A maledicência
12/12/2024, Thompson Pedrosa
Hoje escrevi este texto sobre um tema que, infelizmente, permeia o cotidiano de muitas sociedades: a maledicência. A prática de falar mal dos outros, difundir rumores e críticas maldosas, afeta não apenas as pessoas diretamente envolvidas, mas também o tecido social como um todo. Vamos explorar este assunto sob a ótica de filósofos, psicólogos e sociólogos renomados, que nos ajudam a entender a profundidade deste problema e as suas implicações.
Sobre a perspectiva filosófica, gostaria de citar Sócrates, em suas práticas dialéticas, nos deixou um poderoso ensinamento sobre a importância de filtrar o que dizemos. Ele desenvolveu o que conhecemos hoje como "O Teste das Três Peneiras". Antes de falar sobre alguém, devemos nos perguntar: é verdade? É bom? É útil? Se não passar por essas peneiras, talvez o silêncio seja a melhor escolha. Este princípio nos alerta para a responsabilidade moral de nossas palavras.

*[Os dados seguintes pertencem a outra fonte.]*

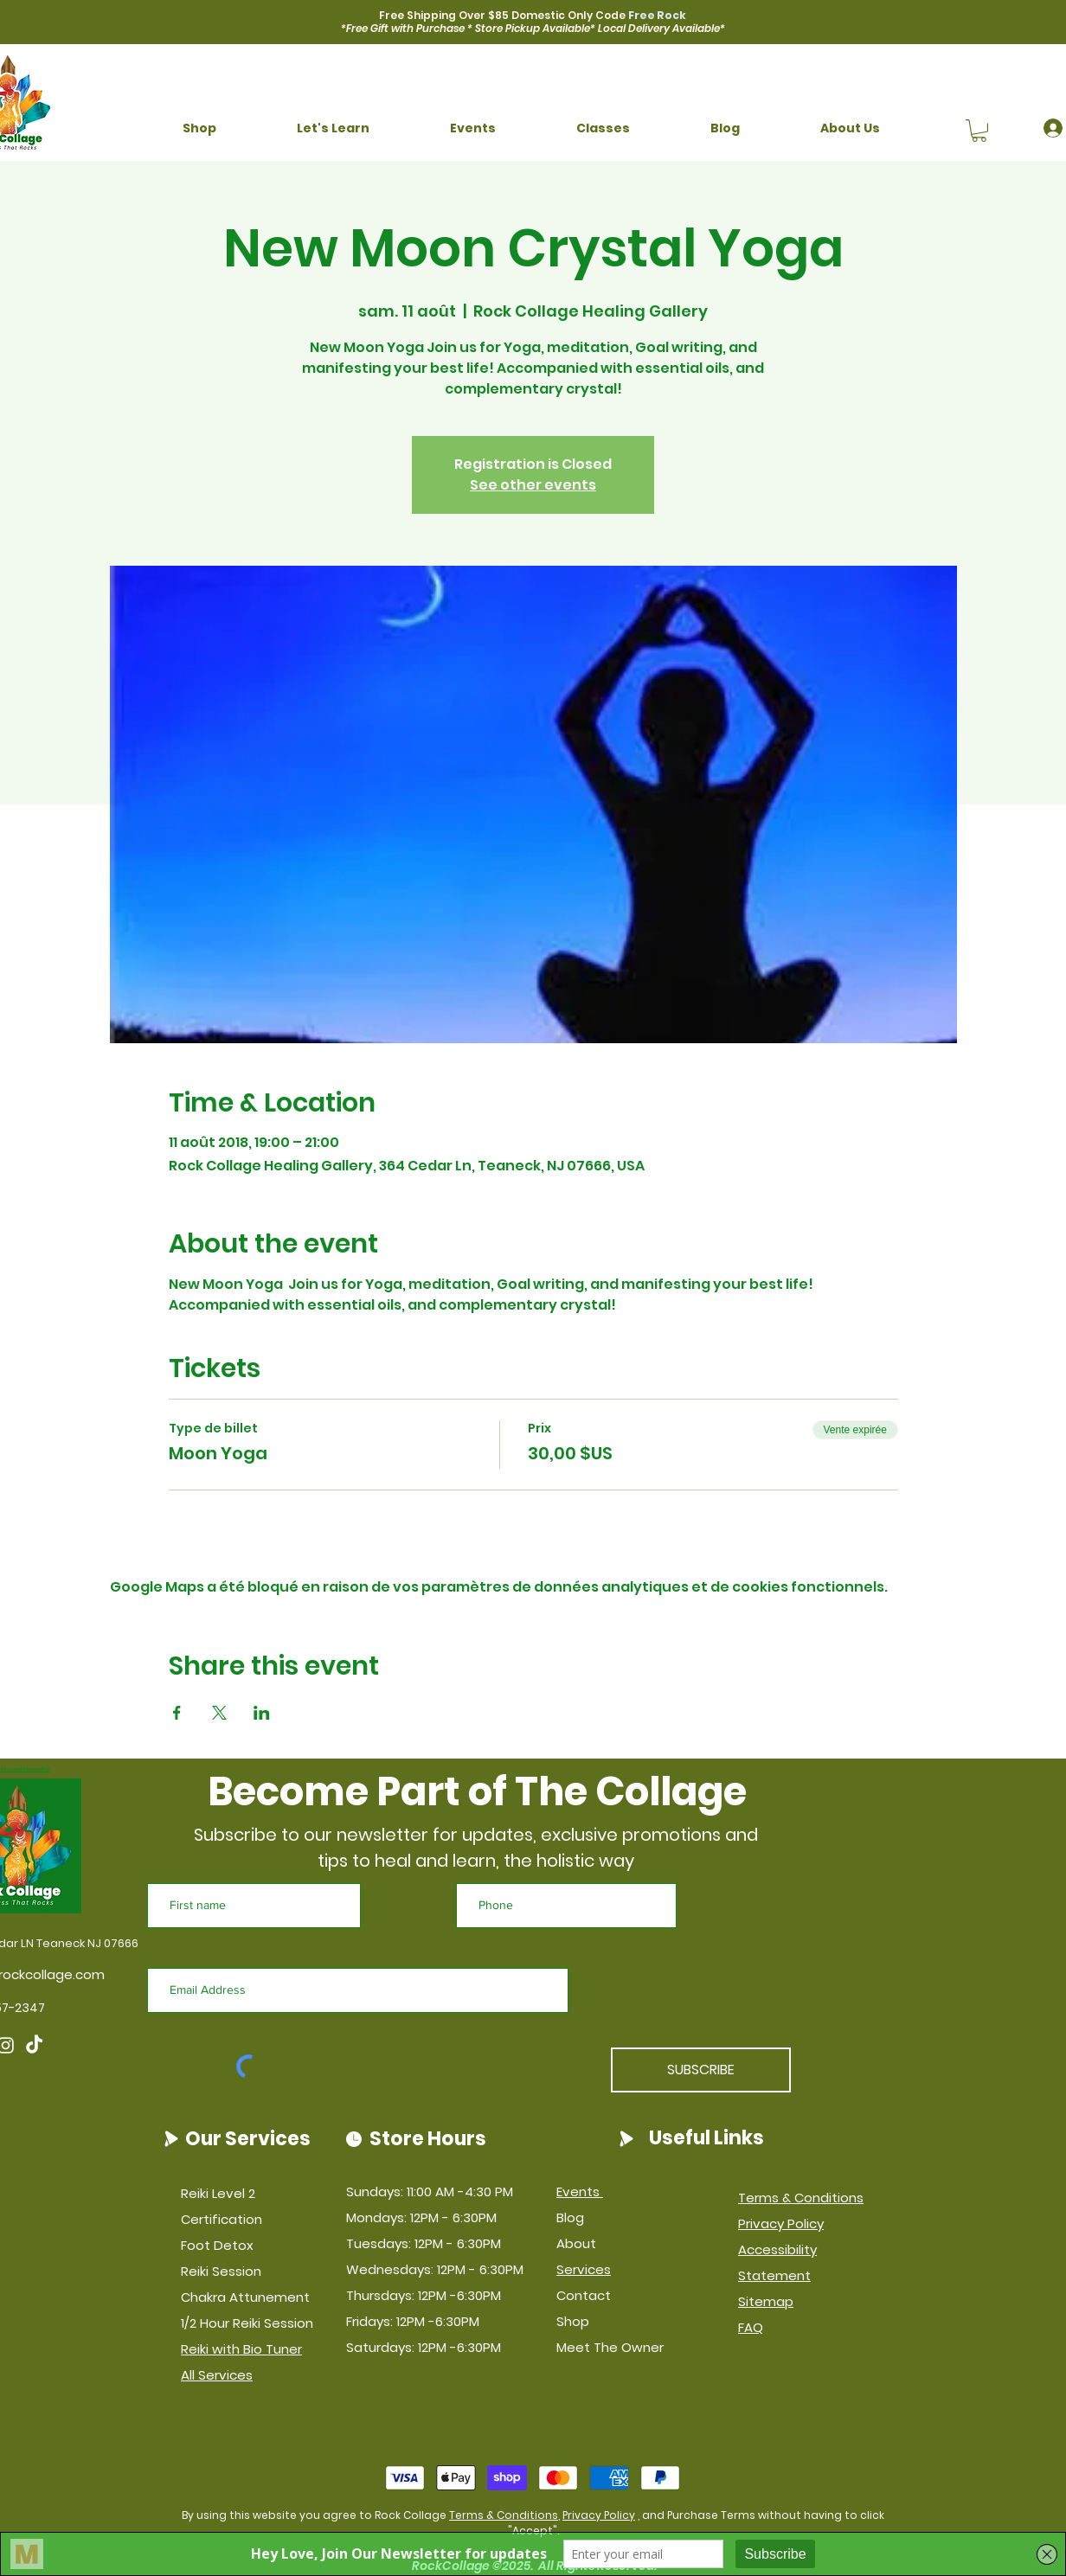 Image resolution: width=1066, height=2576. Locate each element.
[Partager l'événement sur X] (219, 1713)
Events (579, 2191)
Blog (570, 2217)
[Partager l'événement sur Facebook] (177, 1713)
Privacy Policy (598, 2515)
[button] (199, 128)
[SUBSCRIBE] (701, 2069)
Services (583, 2269)
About (576, 2243)
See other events (533, 485)
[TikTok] (34, 2045)
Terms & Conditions (503, 2515)
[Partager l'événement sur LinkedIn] (262, 1713) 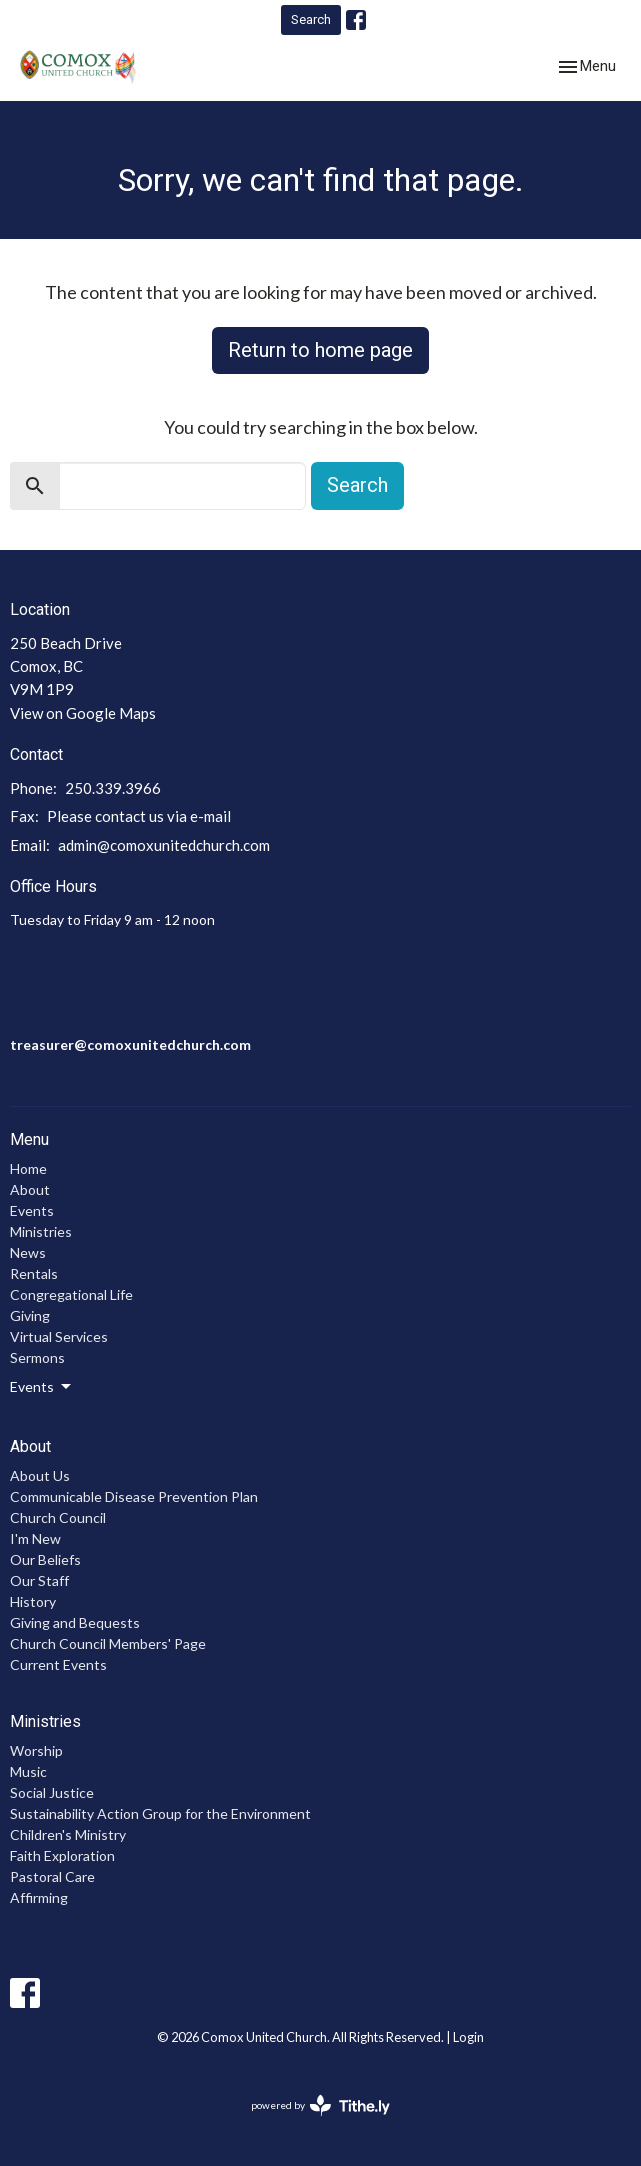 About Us (40, 1475)
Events (32, 1210)
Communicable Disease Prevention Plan (134, 1496)
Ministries (41, 1231)
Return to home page (320, 350)
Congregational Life (71, 1294)
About (30, 1189)
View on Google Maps (83, 713)
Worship (36, 1750)
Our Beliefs (45, 1559)
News (28, 1252)
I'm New (35, 1538)
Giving (30, 1315)
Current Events (58, 1664)
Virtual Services (59, 1336)
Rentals (34, 1273)
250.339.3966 (113, 788)
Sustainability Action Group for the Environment (160, 1813)
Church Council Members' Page (108, 1643)
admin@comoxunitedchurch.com (164, 845)
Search (311, 19)
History (33, 1601)
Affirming (39, 1897)
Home (28, 1168)
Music (28, 1771)
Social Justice (52, 1792)
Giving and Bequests (75, 1622)
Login (468, 2037)
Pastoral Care (52, 1876)
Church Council (58, 1517)
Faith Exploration (62, 1855)
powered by (320, 2105)
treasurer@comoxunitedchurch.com (130, 1044)
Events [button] (42, 1387)
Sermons (37, 1357)
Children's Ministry (68, 1834)
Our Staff (39, 1580) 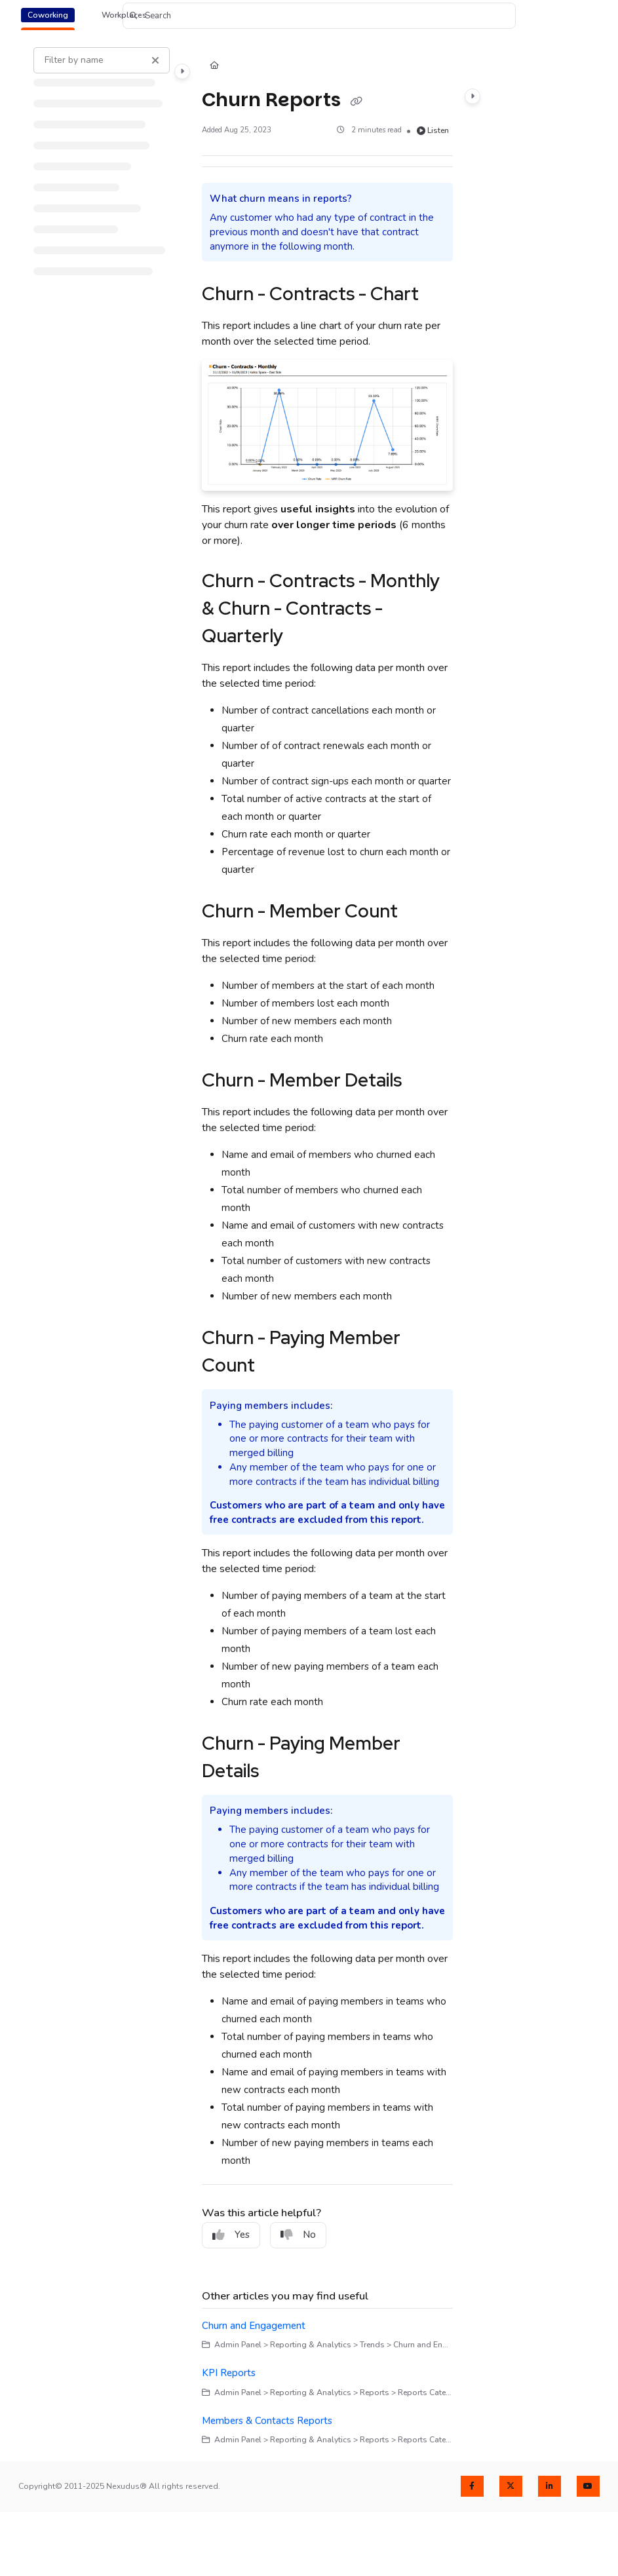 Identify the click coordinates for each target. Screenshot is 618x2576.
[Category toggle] (182, 71)
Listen (433, 130)
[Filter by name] (101, 60)
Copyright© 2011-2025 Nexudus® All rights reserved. (119, 2486)
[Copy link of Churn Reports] (355, 100)
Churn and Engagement (253, 2325)
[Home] (214, 66)
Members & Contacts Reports (267, 2420)
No (298, 2234)
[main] (327, 1246)
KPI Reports (229, 2372)
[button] (319, 16)
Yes (231, 2234) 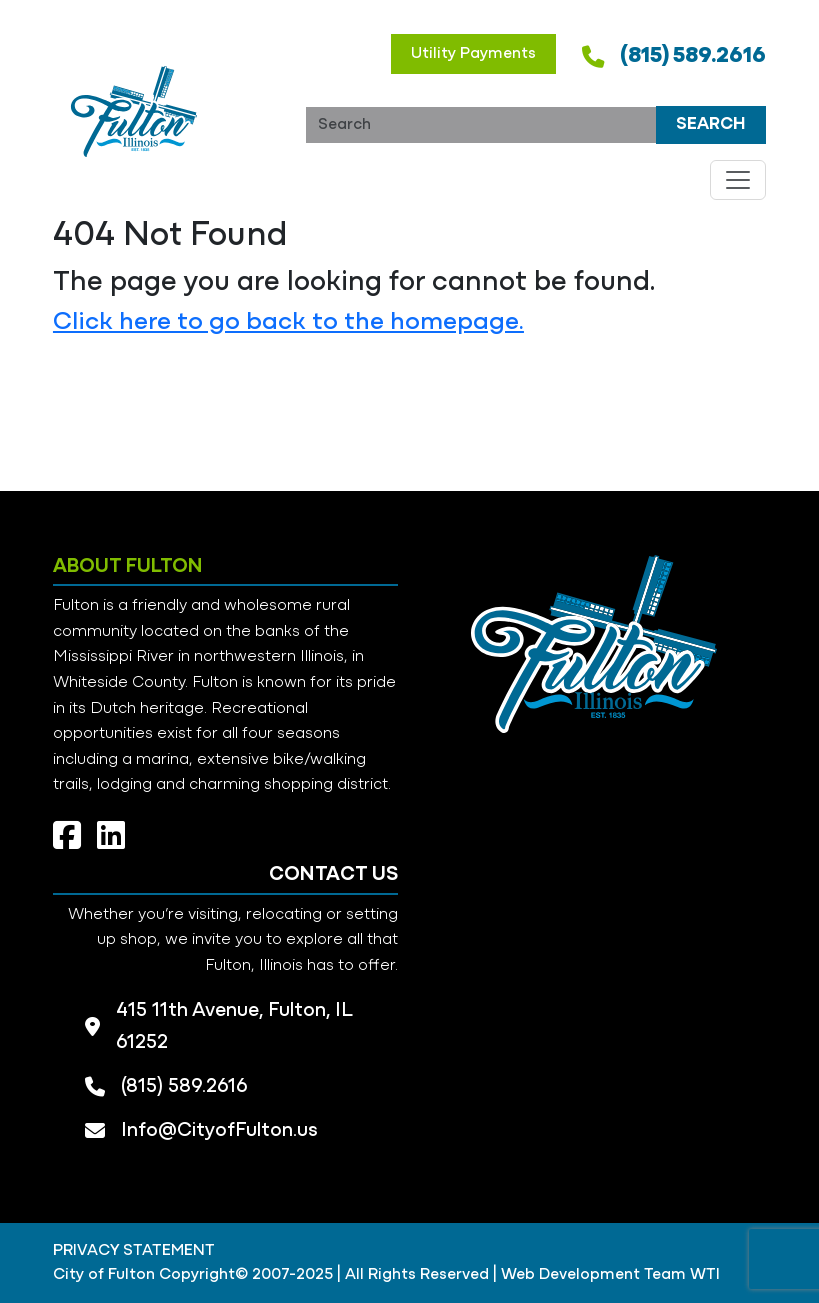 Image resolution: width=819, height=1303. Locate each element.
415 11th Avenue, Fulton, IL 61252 (234, 1027)
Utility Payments (473, 54)
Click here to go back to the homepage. (288, 322)
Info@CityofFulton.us (219, 1131)
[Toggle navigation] (738, 180)
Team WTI (682, 1275)
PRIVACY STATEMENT (134, 1251)
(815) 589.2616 (693, 56)
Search (711, 124)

Outro filósofo que tratou do tema foi Arthur Schopenhauer, que afirmou: "Os tolos falam do que ouvem; os sábios, do que veem; e os sensatos, do que pensam." Essa frase nos leva a refletir sobre como a maledicência geralmente nasce da superficialidade e da falta de introspecção. Do ponto de vista psicológico, a maledicência pode ser vista como um mecanismo de defesa. Sigmund Freud sugeriu que, muitas vezes, projetamos nos outros aquilo que não queremos enfrentar em nós mesmos.
Assim, ao criticar ou diminuir alguém, tentamos inconscientemente aliviar nossas próprias inseguranças. Estudos contemporâneos mostram que a prática de fofocar ou falar mal pode criar uma falsa sensação de conexão social, mas a longo prazo prejudica a confiança e os relacionamentos. Segundo a psicóloga Robin Dunbar, autora de estudos sobre o papel social da linguagem, cerca de dois terços das conversas cotidianas envolvem algum tipo de comentário sobre outras pessoas. Embora isso seja natural, o conteúdo negativo pode gerar danos profundos na autoestima das vítimas e criar ambientes tóxicos.
O sociólogo francês Pierre Bourdieu nos oferece uma interpretação valiosa sobre a maledicência como ferramenta de poder. Ele afirma que palavras e rumores podem funcionar como "capital simbólico", ou seja, formas de manipular percepções sociais e hierarquias. A fofoca e a maledicência frequentemente visam controlar a reputação alheia, beneficiando quem as espalha.
O sociólogo brasileiro Gilberto Freyre, ao estudar as dinâmicas culturais e sociais do Brasil, observou que a fofoca era frequentemente utilizada como forma de resistência ou expressão em sociedades hierárquicas e marcadas por desigualdades. Isso sugere que, em certas condições, a maledicência pode ser tanto uma válvula de escape quanto uma arma de opressão.
Minhas reflexões finais:
A maledicência, embora muitas vezes vista como algo trivial, carrega consequências profundas. Como disse o escritor Eleanor Roosevelt: "Grandes mentes discutem ideias; mentes medianas discutem eventos; mentes pequenas discutem pessoas."
Portanto, combater a maledicência começa com a autorreflexão. Devemos nos perguntar: como nossas palavras podem impactar os outros? Estamos contribuindo para um ambiente mais positivo ou para a disseminação de negatividade?
Seja no âmbito filosófico, psicológico ou sociológico, a mensagem é clara: nossas palavras têm poder. Que possamos usá-las com sabedoria e compaixão, promovendo a construção e não a destruição.